LITTLE ROCK — A human papillomavirus (HPV) vaccine, discovered by a University of Arkansas for Medical Sciences (UAMS) researcher and recently shown to be safe, is being made available to a larger group of Arkansas women for further testing.
In her recently completed phase I study involving 34 women, researcher Mayumi Nakagawa, M.D., Ph.D., demonstrated the drug’s safety and got a glimpse of its promise for curing HPV patients. Supported by the National Institutes of Health (NIH), Nakagawa’s research will receive an additional $3.5 million over the next five years.
In the phase II clinical trial now underway, Nakagawa’s vaccine will be tested in 80 patients with precancerous cervical lesions. She is seeking women ages 18 – 50 whose Pap smears show high-grade squamous intraepithelial lesions (HSIL), or that HSIL cannot be ruled out.
Women interested in participating in learning more about the study may contact Shawna Owens, (501) 526-7657 or email email@example.com.
Nakagawa’s vaccine differs from an existing HPV vaccine for women or girls who have never been exposed to HPV and don’t have the virus. Her vaccine is designed to cure HPV, cause the pre-cancerous lesions to disappear, and provide future protection against HPV.
If proven effective, the vaccine could significantly reduce the incidence of preterm births. It would do so by giving women an alternative to surgical treatment for HPV-related precancerous lesions called HSIL. Surgery increases the incidence of preterm delivery from 4.4 to 8.9 percent.
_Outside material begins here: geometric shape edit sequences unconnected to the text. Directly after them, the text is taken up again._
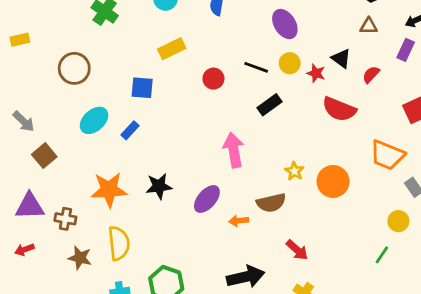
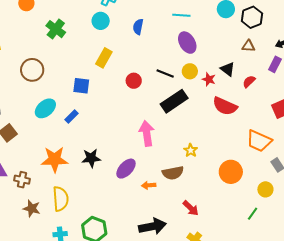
yellow rectangle: (172, 49) -> (104, 58), turned -36
black rectangle: (269, 105) -> (174, 101), size x1.5
orange circle: (333, 181) -> (231, 172), moved

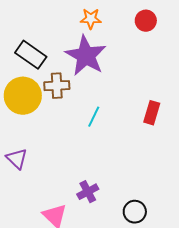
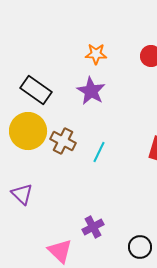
purple star: (86, 56) -> (91, 91), size x0.7
brown cross: (57, 86) -> (63, 141), moved, turned 30

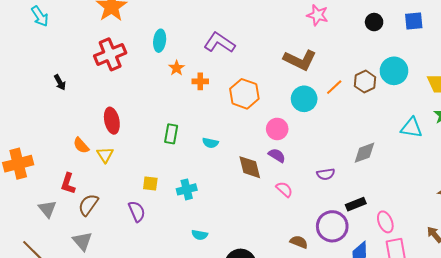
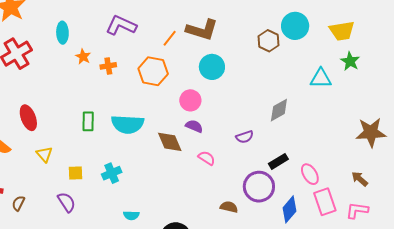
orange line: (334, 87) -> (170, 38), moved
cyan semicircle: (210, 143) -> (128, 124), size x2.0
yellow triangle: (105, 155) -> (44, 154), moved
brown semicircle: (88, 205) -> (18, 203), size x0.7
For women who still plan to have children, a therapeutic vaccine such as the one being developed by Nakagawa could become the first line of therapy when it is approved by the Food and Drug Administration (FDA).
HPV, a sexually transmitted virus, is associated primarily with cervical cancer, the fourth-most common cancer in women worldwide. Cervical cancer is almost always caused by HPV, which also causes anal, oropharyngeal, penile, vaginal and vulvar cancers. It is estimated to be responsible for 5.2 percent of cancer cases in the world.
During the phase I safety study, Nakagawa saw the vaccine’s potential effectiveness.
Patients were divided into groups that received different dosages. For those who got the lowest dose — which was determined to be the most effective — their precancerous lesions disappeared in half of the patients in three months. The vaccine also appeared to be effective against the most aggressive form of HPV, she said.
At three months, however, Nakagawa could no longer track the vaccine’s effect on the precancerous lesions because the study participants had the lesions removed in a surgical procedure. Given more time to observe the patients who received the vaccine, Nakagawa believes the number of patients in which the lesions disappeared could double as shown in similar study, essentially curing them.
“It could be nearing 100 percent regression at six months,” she said. “In phase II we’re extending the observation period to 12 months.”
If at 12 months there’s no evidence of the virus or cervical lesions, study participants will be considered cured and not have the surgical procedure. This will leave the cervix intact and lower the risk for a future preterm delivery. For women who don’t respond to the vaccine, the study will pay for them to have the surgical procedure.
Nakagawa’s HPV research is also supported by the UAMS Translational Research Institute, which has provided pilot funding and a full-range of research services, including study planning and coordination, nursing, regulatory startup and budget development.